Ma non sono solo i personaggi a funzionare bene in un prodotto che gira con la precisione e infallibilità di un orologio svizzero, che diverte e appassiona man mano che la storia va avanti (fenomeno da non dare mai per scontato con la narrazione sequenziale e scaglionata propria delle serie TV). Una serie di sfortunati eventi, seppur trasmessa sul piccolo schermo, non ha davvero nulla da invidiare a una pellicola cinematografica, per qualità e anche per quantità. Estremamente apprezzabili sono le scenografie, che spaziano dal gotico al piratesco al barocco, ricreate sia artigianalmente che con l’utilizzo del digitale – più che distinta la qualità degli effetti di computer grafica di una serie girata abbondantemente con l’utilizzo del green screen.
Senza dimenticare una sceneggiatura capace di catturare ogni aspetto essenziale dei romanzi e traslarlo intelligentemente nel linguaggio cinematografico/televisivo, e a una regia attenta e capace di dare contemporaneamente ritmo e profondità a una storia se vogliamo anche decompressa – perlomeno rispetto al suddetto adattamento cinematografico.
Ma sopra ogni cosa è il linguaggio a essere perfetto in Una serie di sfortunati eventi – e ad avere un’importanza anche molto più pragmatica di quanto immaginabile. In una storia già di per sé godibilissima anche per lo spettatore desideroso di un intrattenimento meramente immediato, si aggiungono sovrastrutture narrative che alimentano costantemente il senso di mistero e successiva scoperta, oltre a dare molto spazio al simbolismo intrinseco della trama.
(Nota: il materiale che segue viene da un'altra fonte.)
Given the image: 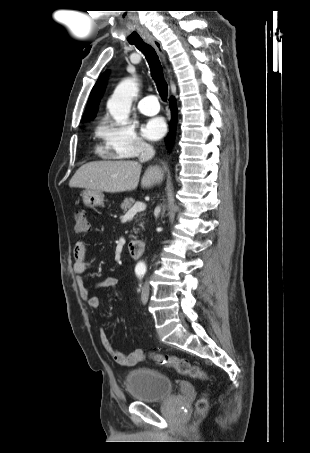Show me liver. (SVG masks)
I'll return each instance as SVG.
<instances>
[{
    "instance_id": "1",
    "label": "liver",
    "mask_w": 310,
    "mask_h": 453,
    "mask_svg": "<svg viewBox=\"0 0 310 453\" xmlns=\"http://www.w3.org/2000/svg\"><path fill=\"white\" fill-rule=\"evenodd\" d=\"M142 165L137 161H94L82 165L69 181L71 188L119 193L135 190ZM164 172L158 165L149 166L141 179L143 188H151L163 181Z\"/></svg>"
}]
</instances>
Oltre a tutti i giochi metanarrativi dei quali abbiamo già parlato, che portano lo spettatore a partecipare quasi attivamente a ciò che sta vedendo, coinvolgendolo a pieno. Per quanto questa serie possa sembrare speculare sia ai romanzi originali che al precedente adattamento cinematografico, contiene in realtà più di una significativa – e coraggiosa, va detto – novità, a partire dal rendere Lemony Snicket un protagonista in carne e ossa, che funge da raccordo tra chi guarda e chi “vive” la storia, si segnala anche la presenza di due personaggi inattesi, potenzialmente in grado di rovesciare l’intero senso della narrazione, il cui vero ruolo viene svelato solo nell’atto finale della prima stagione.
Un prodotto eccellente, una vera serie TV evento della quale aspettiamo impazienti la seconda stagione.